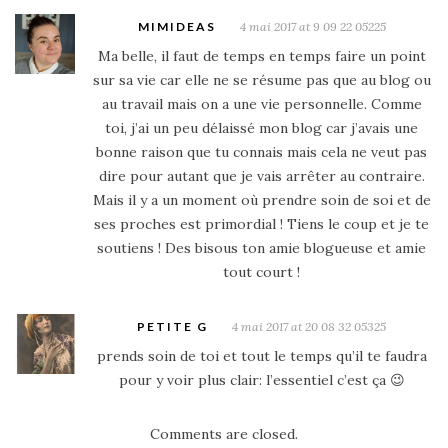
MIMIDEAS
4 mai 2017 at 9 09 22 05225
Ma belle, il faut de temps en temps faire un point
sur sa vie car elle ne se résume pas que au blog ou
au travail mais on a une vie personnelle. Comme
toi, j’ai un peu délaissé mon blog car j’avais une
bonne raison que tu connais mais cela ne veut pas
dire pour autant que je vais arrêter au contraire.
Mais il y a un moment où prendre soin de soi et de
ses proches est primordial ! Tiens le coup et je te
soutiens ! Des bisous ton amie blogueuse et amie
tout court !
PETITE G
4 mai 2017 at 20 08 32 05325
prends soin de toi et tout le temps qu’il te faudra
pour y voir plus clair: l’essentiel c’est ça 😉
Comments are closed.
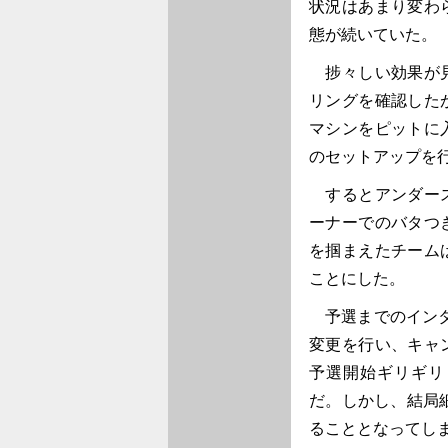
状況はあまり変わ
態が続いていた。
捗々しい効果が見
リングを確認した
マシンをピットに
のセットアップを
するとアンダース
ーナーでのバタつ
を掴まえたチーム
ことにした。
予選までのインタ
変更を行い、キャ
予選開始ギリギリ
だ。しかし、結局
ることとなってし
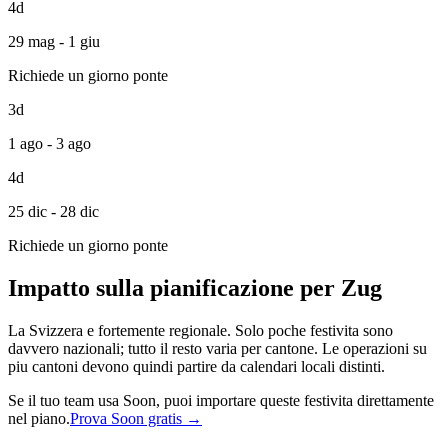
4d
29 mag - 1 giu
Richiede un giorno ponte
3d
1 ago - 3 ago
4d
25 dic - 28 dic
Richiede un giorno ponte
Impatto sulla pianificazione per Zug
La Svizzera e fortemente regionale. Solo poche festivita sono
davvero nazionali; tutto il resto varia per cantone. Le operazioni su
piu cantoni devono quindi partire da calendari locali distinti.
Se il tuo team usa Soon, puoi importare queste festivita direttamente
nel piano.
Prova Soon gratis →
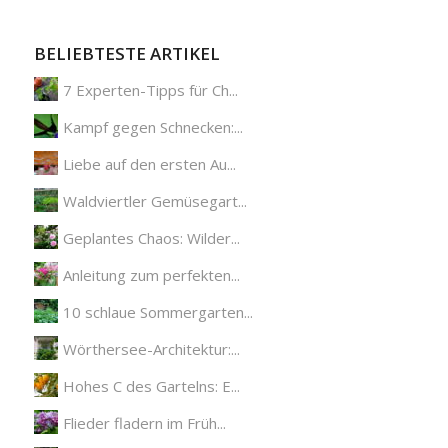
BELIEBTESTE ARTIKEL
7 Experten-Tipps für Ch...
Kampf gegen Schnecken:...
Liebe auf den ersten Au...
Waldviertler Gemüsegart...
Geplantes Chaos: Wilder...
Anleitung zum perfekten...
10 schlaue Sommergarten...
Wörthersee-Architektur:...
Hohes C des Gartelns: E...
Flieder fladern im Früh...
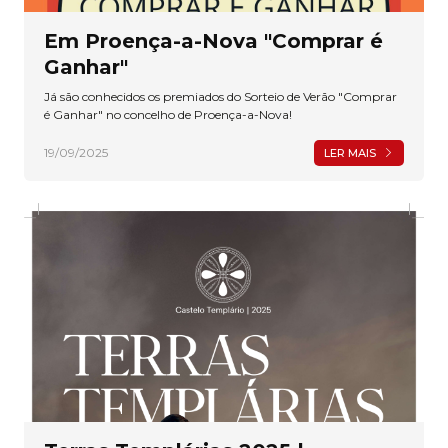
Em Proença-a-Nova "Comprar é
Ganhar"
Já são conhecidos os premiados do Sorteio de Verão "Comprar
é Ganhar" no concelho de Proença-a-Nova!
19/09/2025
LER MAIS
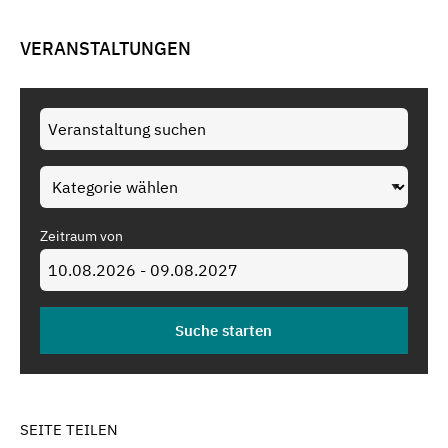
VERANSTALTUNGEN
Zeitraum von
SEITE TEILEN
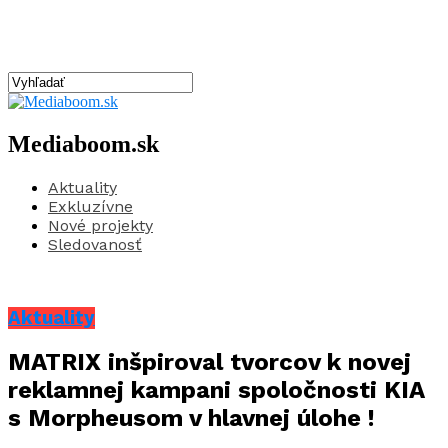
Mediaboom.sk
Aktuality
Exkluzívne
Nové projekty
Sledovanosť
Aktuality
MATRIX inšpiroval tvorcov k novej
reklamnej kampani spoločnosti KIA
s Morpheusom v hlavnej úlohe !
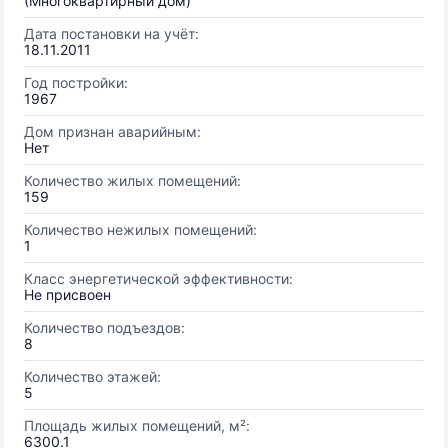
(Многоквартирный дом)
Дата постановки на учёт:
18.11.2011
Год постройки:
1967
Дом признан аварийным:
Нет
Количество жилых помещений:
159
Количество нежилых помещений:
1
Класс энергетической эффективности:
Не присвоен
Количество подъездов:
8
Количество этажей:
5
Площадь жилых помещений, м²:
6300.1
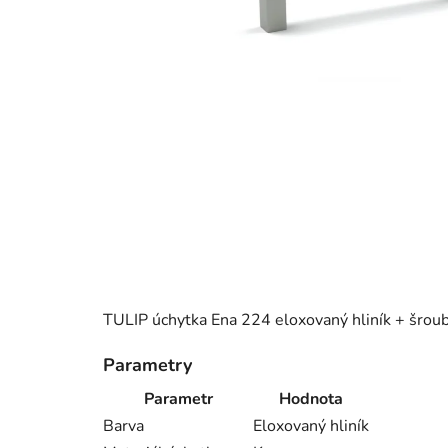
TULIP úchytka Ena 224 eloxovaný hliník + šrou
Parametry
Parametr
Hodnota
Barva
Eloxovaný hliník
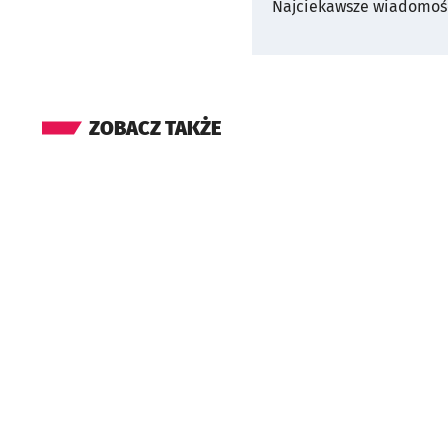
Najciekawsze wiadomośc
ZOBACZ TAKŻE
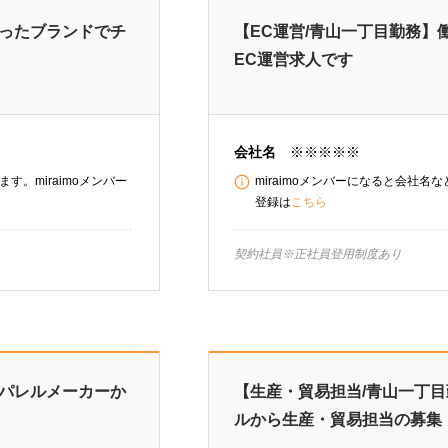
もったブランドでチ
【EC運営/青山一丁目勤務
EC運営求人です
会社名
※※※※※
す。miraimoメンバー
miraimoメンバーになると会社名
登録は
こちら
契約社員※正社員登用制度あ
アパレルメーカーか
【生産・貿易担当/青山一丁目
ルから生産・貿易担当の募集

◆ ◆ ◆ ◆

> **Task**
Only the lines from the one containing "MATRIX inšpiroval tvorcov k novej" through the final line of the data should be given again, exactly and without pictures.

> **Answer to this problem**
MATRIX inšpiroval tvorcov k novej
reklamnej kampani spoločnosti KIA
s Morpheusom v hlavnej úlohe !
(Многоквартирный дом)
Дата постановки на учёт:
18.11.2011
Год постройки:
1967
Дом признан аварийным:
Нет
Количество жилых помещений:
159
Количество нежилых помещений:
1
Класс энергетической эффективности:
Не присвоен
Количество подъездов:
8
Количество этажей:
5
Площадь жилых помещений, м²:
6300.1
TULIP úchytka Ena 224 eloxovaný hliník + šrou
Parametry
Parametr
Hodnota
Barva
Eloxovaný hliník
Najciekawsze wiadomośc
ZOBACZ TAKŻE
もったブランドでチ
【EC運営/青山一丁目勤務
EC運営求人です
会社名
※※※※※
す。miraimoメンバー
miraimoメンバーになると会社名
登録は
こちら
契約社員※正社員登用制度あ
アパレルメーカーか
【生産・貿易担当/青山一丁目
ルから生産・貿易担当の募集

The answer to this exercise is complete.